Heteroscedasticity in linear mixed effects models (lmer)

Question

I am computing the following model in R, using lme4::lmer:

m3 = lmer(e ~ (X*Y*Z) + (1|ID/R), data = data_transform)

e is a continuous variable. X, Y, and Z are categorical factors. ID is the subject ID and R is the measurement repetition. The error was measured multiple times for each subject under the conditions, given by X, Y, and Z (repeated measures). The design is slightly unbalanced.

My goal is to compute an ANOVA, using the lmer model:

m3_anova = Anova(m3, type = 3, test.statistic = "F")

which does work and produces plausible results in the context of my experiment.
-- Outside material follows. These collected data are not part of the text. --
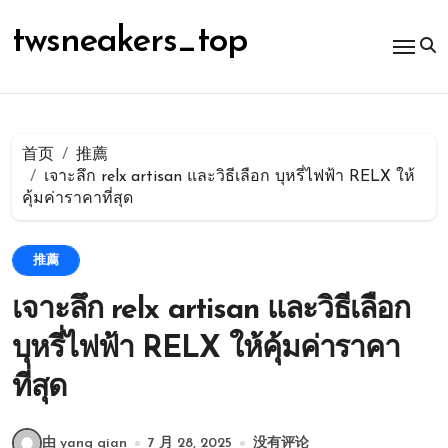
跳
转
twsneakers_top
到
内
容
首页
推薦
เจาะลึก relx artisan และวิธีเลือก บุหรี่ไฟฟ้า RELX ให้
คุ้มค่าราคาที่สุด
推薦
เจาะลึก relx artisan และวิธีเลือก
บุหรี่ไฟฟ้า RELX ให้คุ้มค่าราคา
ที่สุด
由 yang qian
7 月 28, 2025
没有评论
Now, I am checking the assumptions of the mixed-effects model, which are, as far as I understand, homoscedasticity and normality of the residuals as follows:

res = residuals(m3)
interaction_factor = with(data_transform, interaction(X,Y,Z))
leveneTest(res ~ interaction_factor, center = median)

which is significant with p << 0.001. Furthermore:

shapiro.test(res[1:5000])

is significant with p << 0.0001. I am already transforming my target variable error, using rcompanion::transformTukey.
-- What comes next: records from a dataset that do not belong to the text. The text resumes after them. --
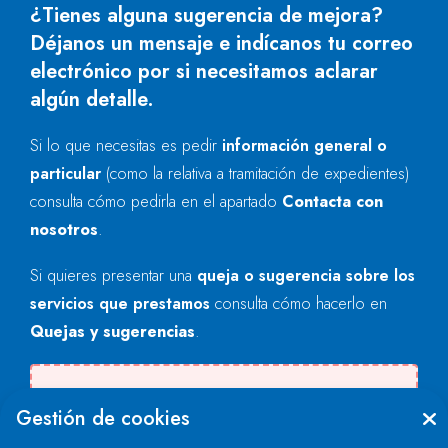
¿Tienes alguna sugerencia de mejora?
Déjanos un mensaje e indícanos tu correo
electrónico por si necesitamos aclarar
algún detalle.
Si lo que necesitas es pedir
información general o
particular
(como la relativa a tramitación de expedientes)
consulta cómo pedirla en el apartado
Contacta con
nosotros
.
Si quieres presentar una
queja o sugerencia sobre los
servicios que prestamos
consulta cómo hacerlo en
Quejas y sugerencias
.
Se produjo un error al cargar el campo
Gestión de cookies
"text".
The residual variances vary from ~0.3 to ~1.

My questions are:

1. Am I checking the assumptions correctly?
2. Can I still run the ANOVA and if not what can I do to get normally distributed residuals and homoscedasticity?
3. Edit: From the plots below, are my assumptions valid or not? I feel like I am lacking the experience to rate them.

Edit:

I am using the packages:

library(lme4)
library(car)
library(lmerTest)

I also checked the assumptions of normality using a qqplot:

ggqqplot(res)

I know that for normal distribution the points are suppposed to lie on the main diagonal. From this plot, it is obvious that there is some deviation in the area around "x=2".
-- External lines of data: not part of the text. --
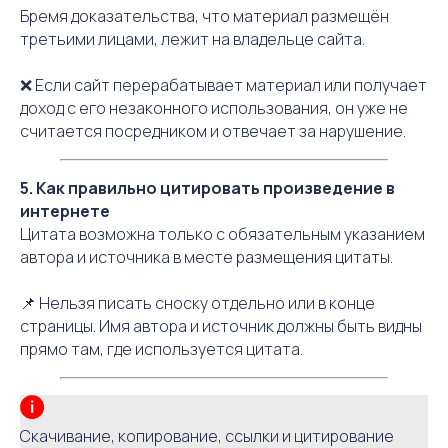
Бремя доказательства, что материал размещён
третьими лицами, лежит на владельце сайта.
❌ Если сайт перерабатывает материал или получает
доход с его незаконного использования, он уже не
считается посредником и отвечает за нарушение.
5. Как правильно цитировать произведение в
интернете
Цитата возможна только с обязательным указанием
автора и источника в месте размещения цитаты.
📌 Нельзя писать сноску отдельно или в конце
страницы. Имя автора и источник должны быть видны
прямо там, где используется цитата.
Скачивание, копирование, ссылки и цитирование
Furthermore, I plotted the residuals variaces across the factor level combinations:

data_transform$residuals = res
var3 = data_transform %>% group_by(X,Y,Z) %>% summarise(Variance = var(residuals, na.rm = TRUE))
boxplot(Variance ~ X + Y + Z, data = var3)

which looks like:

Additionally, residuals vs. predicted values look like:

plot(m3)

gives:

As suggested, I tried the DHARMa package:

plot(simulateResiduals(m3))

leading to:

Answer 1

A few quick comments:

• Don't use hypothesis tests to check model assumptions. Use plots of residuals (q-q plot, histogram, residuals vs. predicted values). You are testing a sample size of 5000. Such a large sample size is likely to be found non-normal and heteroscedastic even for small deviations from these ideals.

• The transformTukey() function transforms a single vector of values. I'm not sure how you're using it, but it probably doesn't do what you want. Or, at least, it's not guaranteed that if you transform your dependent variable that your error will be normally distributed. The MASS package does have a Box-Cox transformation function, which may be more of what you want. But probably a generalized linear model may be more appropriate.

• Does car support lmer models ? (I didn't check). But you might want to use the lmerTest package instead.

Answer 2

1. You could be using the plot(simulateResiduals(model)) of the DHARMa package to check your model assumptions.
2. You can use the varIdent function of the nlme package, or something equivalent to it in an other package (see here for example)

... but instead of transforming your data, you could use a model which fits your data. GLMs for a negative binomial distribution are good at dealing with heteroscedasticity. This depends of the nature of your data of course. You can try doing both and checking model assumptions afterwards.